- [Aim of the task]
Report only the number of lines that contain the string "para" in the records below.

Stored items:
------------------------------------------------

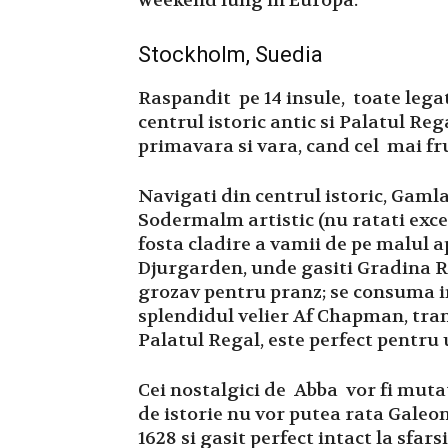
weekend lung in Europa.
Stockholm, Suedia
Raspandit pe 14 insule, toate legat
centrul istoric antic si Palatul R
primavara si vara, cand cel mai f
Navigati din centrul istoric, Gaml
Sodermalm artistic (nu ratati exce
fosta cladire a vamii de pe malul a
Djurgarden, unde gasiti Gradina R
grozav pentru pranz; se consuma in 
splendidul velier Af Chapman, tran
Palatul Regal, este perfect pentru 
Cei nostalgici de Abba vor fi mutat
de istorie nu vor putea rata Galeon
1628 si gasit perfect intact la sfars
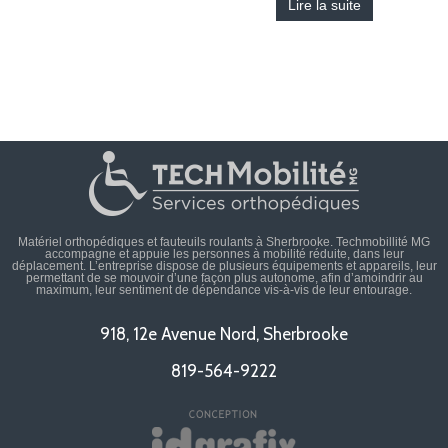
Lire la suite
Matériel orthopédiques et fauteuils roulants à Sherbrooke. Techmobillité MG
accompagne et appuie les personnes à mobilité réduite, dans leur
déplacement. L’entreprise dispose de plusieurs équipements et appareils, leur
permettant de se mouvoir d’une façon plus autonome, afin d’amoindrir au
maximum, leur sentiment de dépendance vis-à-vis de leur entourage.
918, 12e Avenue Nord, Sherbrooke
819-564-9222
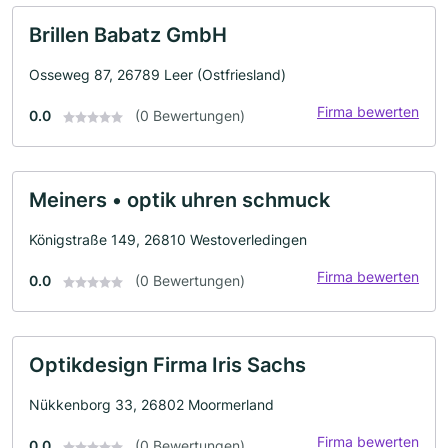
Brillen Babatz GmbH
Osseweg 87, 26789 Leer (Ostfriesland)
Firma bewerten
0.0
(0 Bewertungen)
Meiners • optik uhren schmuck
Königstraße 149, 26810 Westoverledingen
Firma bewerten
0.0
(0 Bewertungen)
Optikdesign Firma Iris Sachs
Nükkenborg 33, 26802 Moormerland
Firma bewerten
0.0
(0 Bewertungen)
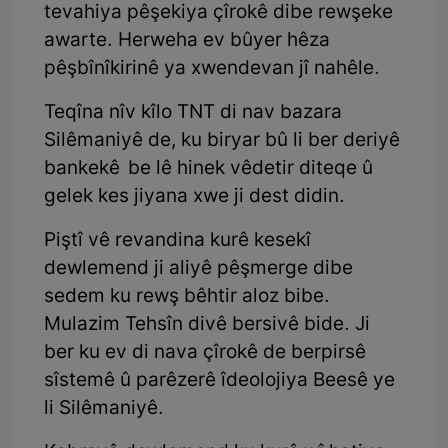
tevahiya pêşekiya çîrokê dibe rewşeke
awarte. Herweha ev bûyer hêza
pêşbînîkirinê ya xwendevan jî nahêle.
Teqîna nîv kîlo TNT di nav bazara
Silêmaniyê de, ku biryar bû li ber deriyê
bankekê be lê hinek vêdetir diteqe û
gelek kes jiyana xwe ji dest didin.
Piştî vê revandina kurê kesekî
dewlemend ji aliyê pêşmerge dibe
sedem ku rewş bêhtir aloz bibe.
Mulazim Tehsîn divê bersivê bide. Ji
ber ku ev di nava çîrokê de berpirsê
sîstemê û parêzerê îdeolojiya Beesê ye
li Silêmaniyê.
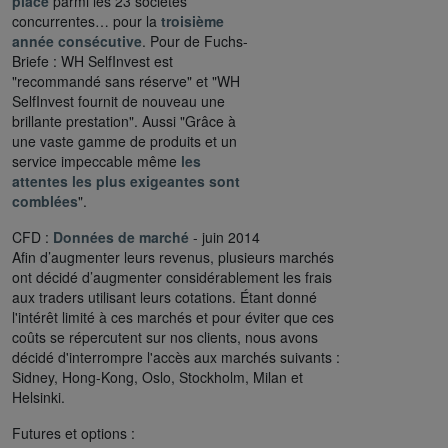
place
parmi les 23 sociétés
concurrentes… pour la
troisième
année consécutive
. Pour de Fuchs-
Briefe : WH SelfInvest est
"recommandé sans réserve" et "WH
SelfInvest fournit de nouveau une
brillante prestation". Aussi "Grâce à
une vaste gamme de produits et un
service impeccable même
les
attentes les plus exigeantes sont
comblées
".
CFD :
Données de marché
- juin 2014
Afin d’augmenter leurs revenus, plusieurs marchés
ont décidé d’augmenter considérablement les frais
aux traders utilisant leurs cotations. Étant donné
l'intérêt limité à ces marchés et pour éviter que ces
coûts se répercutent sur nos clients, nous avons
décidé d'interrompre l'accès aux marchés suivants :
Sidney, Hong-Kong, Oslo, Stockholm, Milan et
Helsinki.
Futures et options :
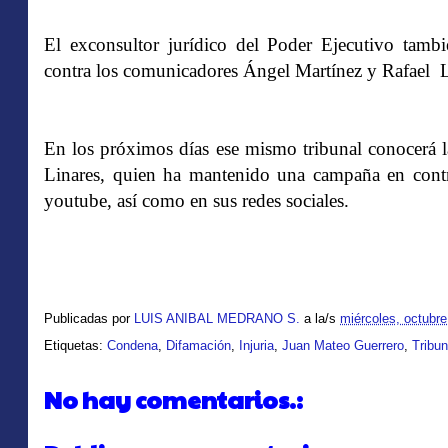
El exconsultor jurídico del Poder Ejecutivo tamb
contra los comunicadores Ángel Martínez y Rafael L
En los próximos días ese mismo tribunal conocerá l
Linares, quien ha mantenido una campaña en cont
youtube, así como en sus redes sociales.
Publicadas por
LUIS ANIBAL MEDRANO S.
a la/s
miércoles, octubre
Etiquetas:
Condena
,
Difamación
,
Injuria
,
Juan Mateo Guerrero
,
Tribun
No hay comentarios.:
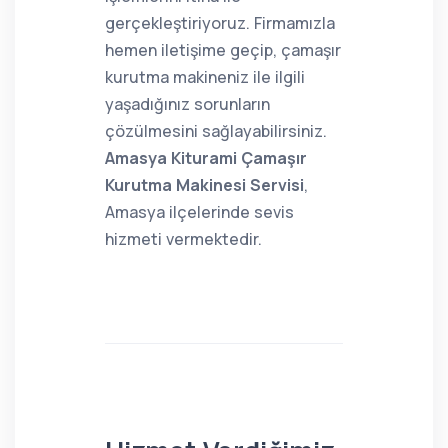
gerçekleştiriyoruz. Firmamızla
hemen iletişime geçip, çamaşır
kurutma makineniz ile ilgili
yaşadığınız sorunların
çözülmesini sağlayabilirsiniz.
Amasya Kiturami Çamaşır
Kurutma Makinesi Servisi
,
Amasya ilçelerinde sevis
hizmeti vermektedir.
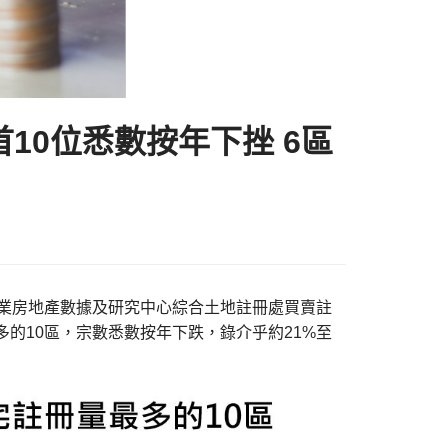
10位悉數按年下挫 6區
物業房地產數據及研究中心綜合土地註冊處買賣註
多的10區，宗數悉數按年下跌，錄介乎約21%至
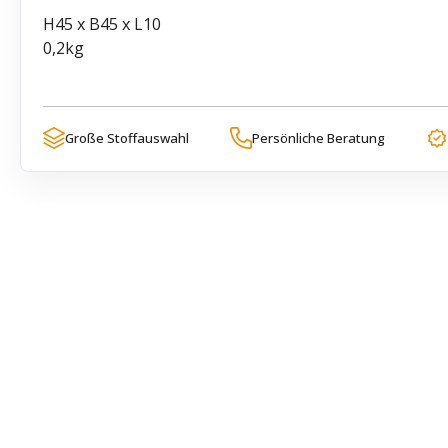
H45 x B45 x L10
0,2kg
Große Stoffauswahl
Persönliche Beratung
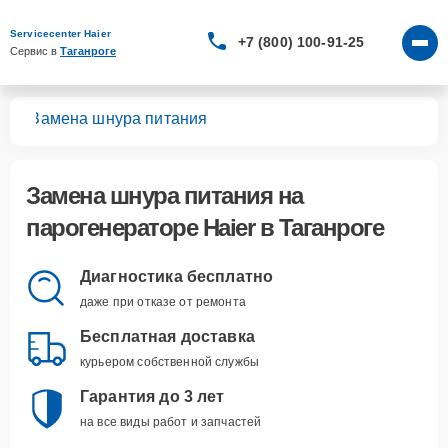
Servicecenter Haier
+7 (800) 100-91-25
Сервис в 
Таганроге
ров
Замена шнура питания
Замена шнура питания
на
парогенераторе Haier в Таганроге
Диагностика бесплатно
даже при отказе от ремонта
Бесплатная доставка
курьером собственной службы
Гарантия до 3 лет
на все виды работ и запчастей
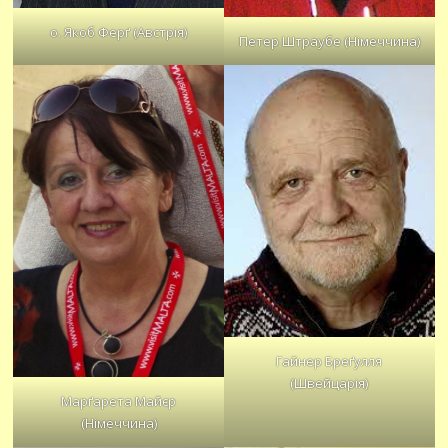
о. Якоб Ферґ (Австрія)
Петер Штраубе (Німеччина)
Гайнер Бреґулля
(Швейцарія)
Марґарета Майєр
(Німеччина)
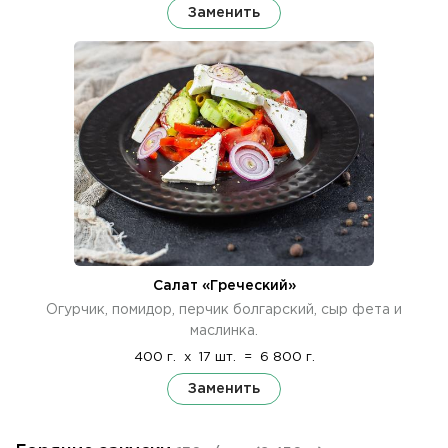
Заменить
Салат «Греческий»
Огурчик, помидор, перчик болгарский, сыр фета и
маслинка.
400 г.
x
17 шт.
=
6 800 г.
Заменить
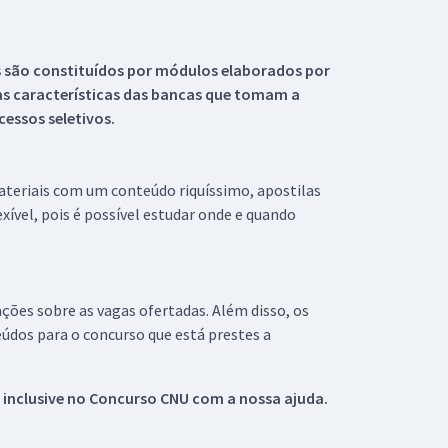
s são constituídos por módulos elaborados por
s características das bancas que tomam a
essos seletivos.
materiais com um conteúdo riquíssimo, apostilas
xível, pois é possível estudar onde e quando
ações sobre as vagas ofertadas. Além disso, os
údos para o concurso que está prestes a
 inclusive no
Concurso CNU
com a nossa ajuda.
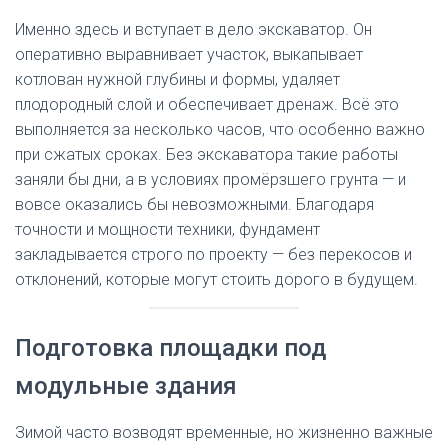
Именно здесь и вступает в дело экскаватор. Он
оперативно выравнивает участок, выкапывает
котлован нужной глубины и формы, удаляет
плодородный слой и обеспечивает дренаж. Всё это
выполняется за несколько часов, что особенно важно
при сжатых сроках. Без экскаватора такие работы
заняли бы дни, а в условиях промёрзшего грунта — и
вовсе оказались бы невозможными. Благодаря
точности и мощности техники, фундамент
закладывается строго по проекту — без перекосов и
отклонений, которые могут стоить дорого в будущем.
Подготовка площадки под
модульные здания
Зимой часто возводят временные, но жизненно важные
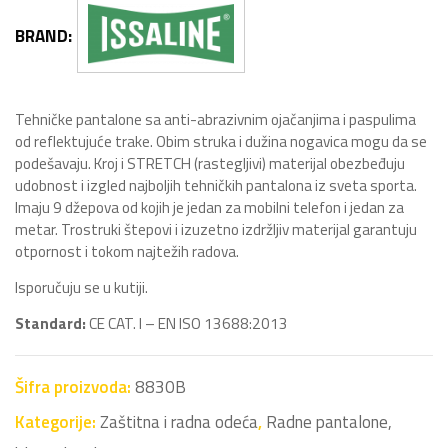
BRAND:
Tehničke pantalone sa anti-abrazivnim ojačanjima i paspulima
od reflektujuće trake. Obim struka i dužina nogavica mogu da se
podešavaju. Kroj i STRETCH (rastegljivi) materijal obezbeđuju
udobnost i izgled najboljih tehničkih pantalona iz sveta sporta.
Imaju 9 džepova od kojih je jedan za mobilni telefon i jedan za
metar. Trostruki štepovi i izuzetno izdržljiv materijal garantuju
otpornost i tokom najtežih radova.
Isporučuju se u kutiji.
Standard:
CE CAT. I – EN ISO 13688:2013
Šifra proizvoda:
8830B
Kategorije:
Zaštitna i radna odeća
,
Radne pantalone,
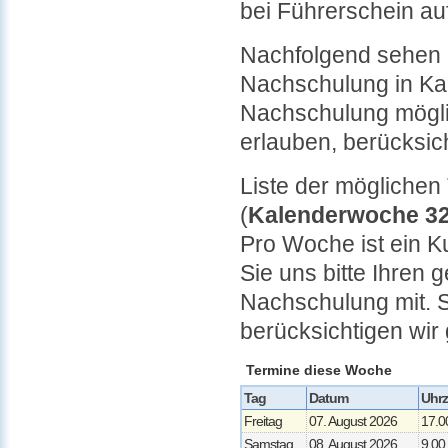
bei Führerschein au
Nachfolgend sehen S
Nachschulung in Kal
Nachschulung mögl
erlauben, berücksi
Liste der mögliche
(
Kalenderwoche 3
Pro Woche ist ein K
Sie uns bitte Ihren
Nachschulung mit. 
berücksichtigen wi
Termine diese Woche
Tag
Datum
Uhrz
Freitag
07. August 2026
17.0
Samstag
08. August 2026
9.00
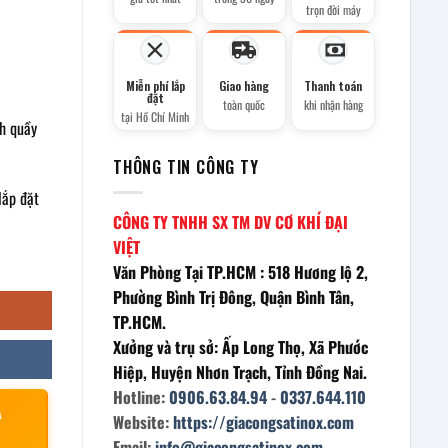
trọn đời máy
Miễn phí lắp
Giao hàng
Thanh toán
đặt
toàn quốc
khi nhận hàng
tại Hồ Chí Minh
ch quầy
THÔNG TIN CÔNG TY
lắp đặt
CÔNG TY TNHH SX TM DV CƠ KHÍ ĐẠI
VIỆT
Văn Phòng Tại TP.HCM : 518 Hương lộ 2,
Phường Bình Trị Đông, Quận Bình Tân,
TP.HCM.
Xưởng và trụ sở: Ấp Long Thọ, Xã Phước
Hiệp, Huyện Nhơn Trạch, Tỉnh Đồng Nai.
Hotline:
0906.63.84.94
-
0337.644.110
À
Website:
https://giacongsatinox.com
Email:
info@giacongsatinox.com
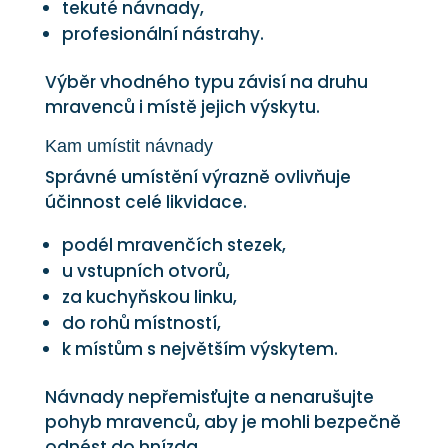
tekuté návnady,
profesionální nástrahy.
Výběr vhodného typu závisí na druhu
mravenců i místě jejich výskytu.
Kam umístit návnady
Správné umístění výrazně ovlivňuje
účinnost celé likvidace.
podél mravenčích stezek,
u vstupních otvorů,
za kuchyňskou linku,
do rohů místností,
k místům s největším výskytem.
Návnady nepřemisťujte a nenarušujte
pohyb mravenců, aby je mohli bezpečně
odnést do hnízda.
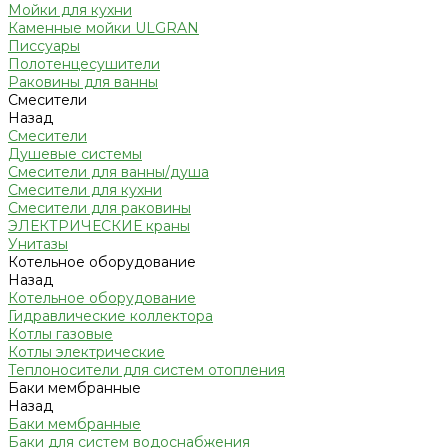
Мойки для кухни
Каменные мойки ULGRAN
Писсуары
Полотенцесушители
Раковины для ванны
Смесители
Назад
Смесители
Душевые системы
Смесители для ванны/душа
Смесители для кухни
Смесители для раковины
ЭЛЕКТРИЧЕСКИЕ краны
Унитазы
Котельное оборудование
Назад
Котельное оборудование
Гидравлические коллектора
Котлы газовые
Котлы электрические
Теплоносители для систем отопления
Баки мембранные
Назад
Баки мембранные
Баки для систем водоснабжения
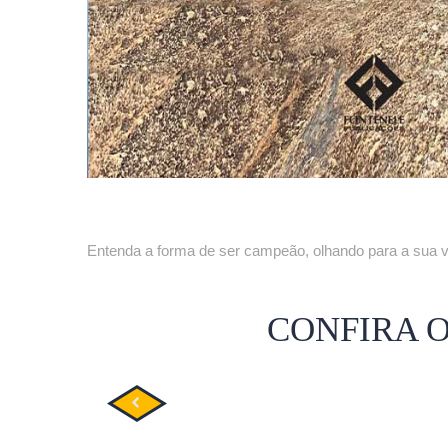
Entenda a forma de ser campeão, olhando para a sua vi
CONFIRA 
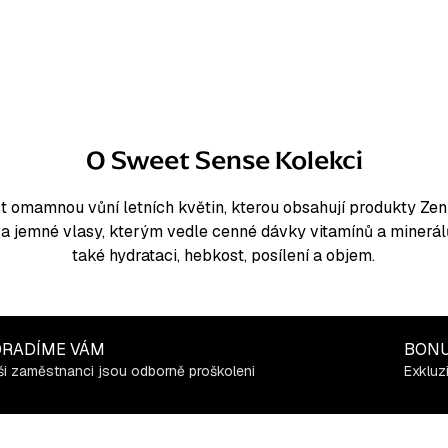
O Sweet Sense Kolekci
st omamnou vůní letních květin, kterou obsahují produkty Ze
í a jemné vlasy, kterým vedle cenné dávky vitamínů a minerál
také hydrataci, hebkost, posílení a objem.
RADÍME VÁM
BON
i zaměstnanci jsou odborně proškoleni
Exkluz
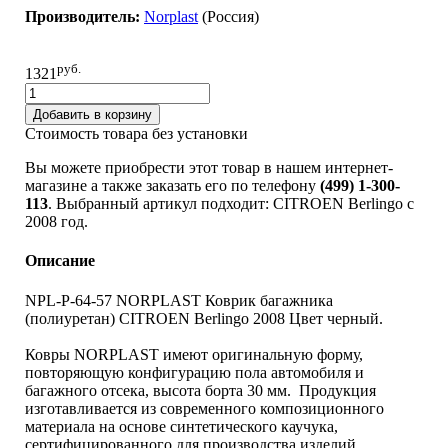
Производитель:
Norplast
(Pоссия)
руб.
1321
Добавить в корзину
Стоимость товара без установки
Вы можете приобрести этот товар в нашем интернет-
магазине а также заказать его по телефону
(499) 1-300-
113
. Выбранный артикул подходит: CITROEN Berlingo c
2008 год.
Описание
NPL-P-64-57 NORPLAST Коврик багажника
(полиуретан) CITROEN Berlingo 2008 Цвет черный.
Ковры NORPLAST имеют оригинальную форму,
повторяющую конфигурацию пола автомобиля и
багажного отсека, высота борта 30 мм. Продукция
изготавливается из современного композиционного
материала на основе синтетического каучука,
сертифицированного для производства изделий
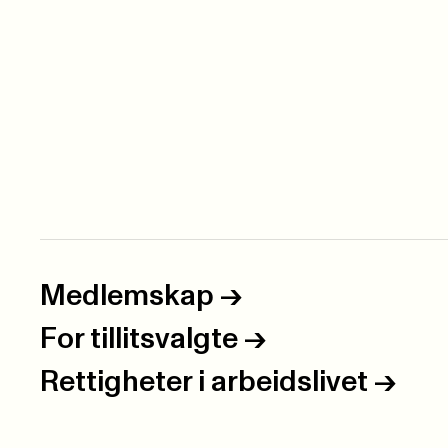
Medlemskap
->
For tillitsvalgte
->
Rettigheter i arbeidslivet
->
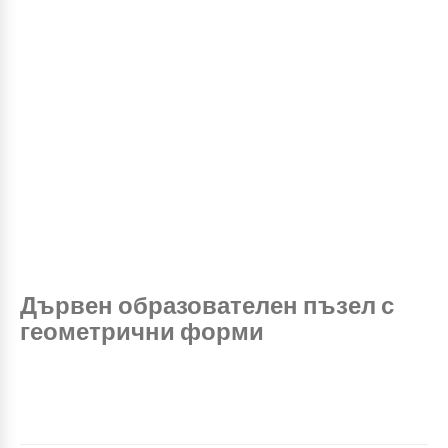
Дървен образователен пъзел с
геометрични форми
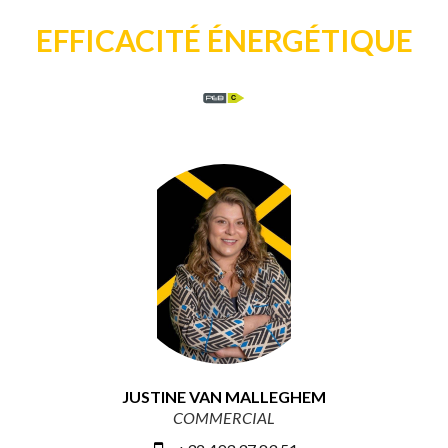
EFFICACITÉ ÉNERGÉTIQUE
C
JUSTINE VAN MALLEGHEM
COMMERCIAL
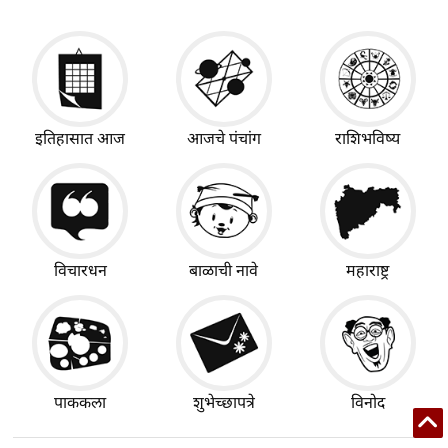
इतिहासात आज
आजचे पंचांग
राशिभविष्य
विचारधन
बाळाची नावे
महाराष्ट्र
पाककला
शुभेच्छापत्रे
विनोद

------------------------------------------------

- [Task response]
2